Staff had to be there to collect and store deliveries, and rooms containing delicate artifacts needed careful monitoring for temperature and humidity.
One of the LOC’s core duties — as the research arm for Congress through services like the Congressional Research Service and Law Library — shifted to mostly remote work.
Researchers who work with physical documents were able to keep digitization projects going, by heading to the office to pick up boxes of documents and bringing them home to scan and catalog.
“It was sort of a drive-thru library digitization,” Slayton said.
An empty building
The feeling of being in the cavernous spaces in the buildings that make up the library — sometimes barely seeing another person — was eerie, said Wanda Whitney, head of history and genealogy for the library’s Researcher and Reference Services Division.
“It was weird,” she said. “It definitely wasn’t normal.”
Both she and Dennis Clark, chief of the same division, described days alone among the books.

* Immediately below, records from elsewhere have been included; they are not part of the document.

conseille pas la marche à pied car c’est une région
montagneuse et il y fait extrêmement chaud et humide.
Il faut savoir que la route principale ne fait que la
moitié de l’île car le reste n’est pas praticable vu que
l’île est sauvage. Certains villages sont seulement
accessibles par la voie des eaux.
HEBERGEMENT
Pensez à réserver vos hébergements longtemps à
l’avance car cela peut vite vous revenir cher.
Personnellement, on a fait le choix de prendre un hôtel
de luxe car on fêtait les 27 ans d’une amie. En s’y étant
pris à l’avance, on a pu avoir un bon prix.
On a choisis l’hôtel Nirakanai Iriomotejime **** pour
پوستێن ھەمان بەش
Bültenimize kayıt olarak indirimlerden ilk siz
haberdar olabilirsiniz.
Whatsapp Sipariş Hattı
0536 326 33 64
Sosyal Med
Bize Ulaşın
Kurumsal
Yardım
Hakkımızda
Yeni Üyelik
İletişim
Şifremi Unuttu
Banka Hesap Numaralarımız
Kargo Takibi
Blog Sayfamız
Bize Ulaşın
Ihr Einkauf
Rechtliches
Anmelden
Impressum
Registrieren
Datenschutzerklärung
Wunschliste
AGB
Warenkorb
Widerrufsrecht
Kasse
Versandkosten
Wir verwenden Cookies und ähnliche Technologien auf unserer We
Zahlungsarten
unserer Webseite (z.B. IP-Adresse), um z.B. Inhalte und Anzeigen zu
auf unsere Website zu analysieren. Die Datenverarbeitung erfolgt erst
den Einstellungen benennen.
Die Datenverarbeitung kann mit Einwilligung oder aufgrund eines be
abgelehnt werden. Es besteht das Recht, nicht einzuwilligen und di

Use of their online “Ask a Librarian” service shot up during the pandemic, as people suddenly had a lot of time to wonder. They got all manner of questions, from someone trying to find a book cover from childhood to someone looking for news articles about a relative who died in a fire.
“It is literally for anybody in the country to use,” Clark said.

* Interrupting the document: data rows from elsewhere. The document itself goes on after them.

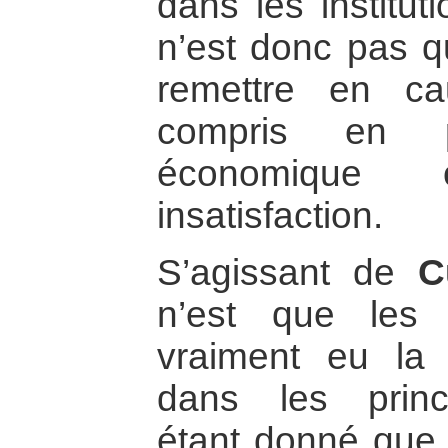
dans les institut
n’est donc pas q
remettre en c
compris en p
économique
insatisfaction.
S’agissant de
C
n’est que les
vraiment eu la p
dans les princ
étant donné que 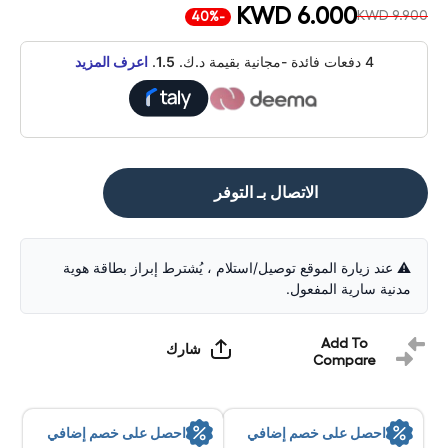
KWD 6.000
KWD 9.900
-40%
4 دفعات فائدة -مجانية بقيمة د.ك.
1.5
.
اعرف المزيد
الاتصال بـ التوفر
⚠️ عند زيارة الموقع توصيل/استلام ، يُشترط إبراز بطاقة هوية
مدنية سارية المفعول.
Add To
شارك
Compare
احصل على خصم إضافي
احصل على خصم إضافي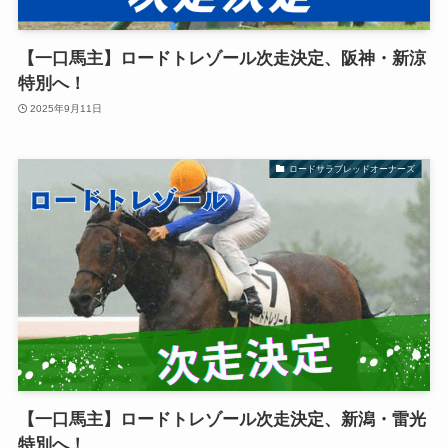
【一口馬主】ロードトレゾール次走決定、阪神・新涼
特別へ！
2025年9月11日
ロードサラブレッドオーナーズ
【一口馬主】ロードトレゾール次走決定、新潟・雷光
特別へ！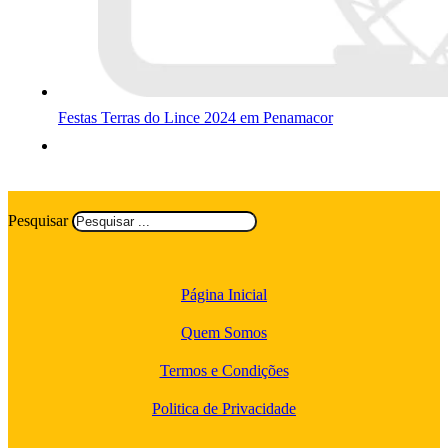
Festas Terras do Lince 2024 em Penamacor
Pesquisar
Página Inicial
Quem Somos
Termos e Condições
Politica de Privacidade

Starting in September, researchers who needed something from the collection could call the reading rooms. Sometimes librarians pointed them to resources online or scanned documents to send them. Failing that, they could make a special case to come in person.

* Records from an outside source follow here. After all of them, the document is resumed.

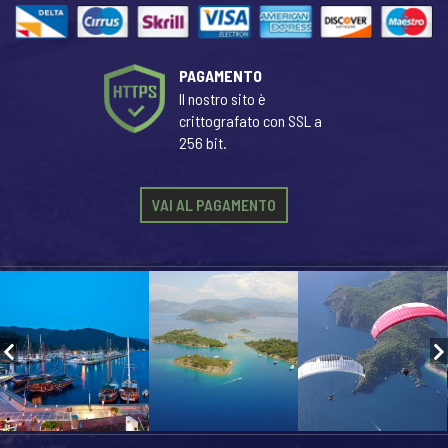
PAGAMENTO
Il nostro sito è
crittografato con SSL a
256 bit.
VAI AL PAGAMENTO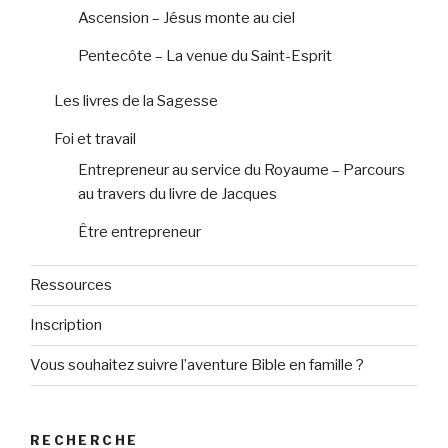
Ascension – Jésus monte au ciel
Pentecôte – La venue du Saint-Esprit
Les livres de la Sagesse
Foi et travail
Entrepreneur au service du Royaume – Parcours
au travers du livre de Jacques
Être entrepreneur
Ressources
Inscription
Vous souhaitez suivre l’aventure Bible en famille ?
RECHERCHE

When the library announced it would be gradually opening some of its reading rooms to registered researchers, Clark said the phones started “ringing off the hook” as people tried to get appointments.
And when people began to return to the building, Clark said it felt like the first day of school.
Some of the changes the library was forced to make, like adding digital components to events and making even more collections available online, are probably here to stay, Whitney said.
“We learned a lot about ourselves and what we were able to do remotely,” she said. “People got creative, and that is likely to continue.”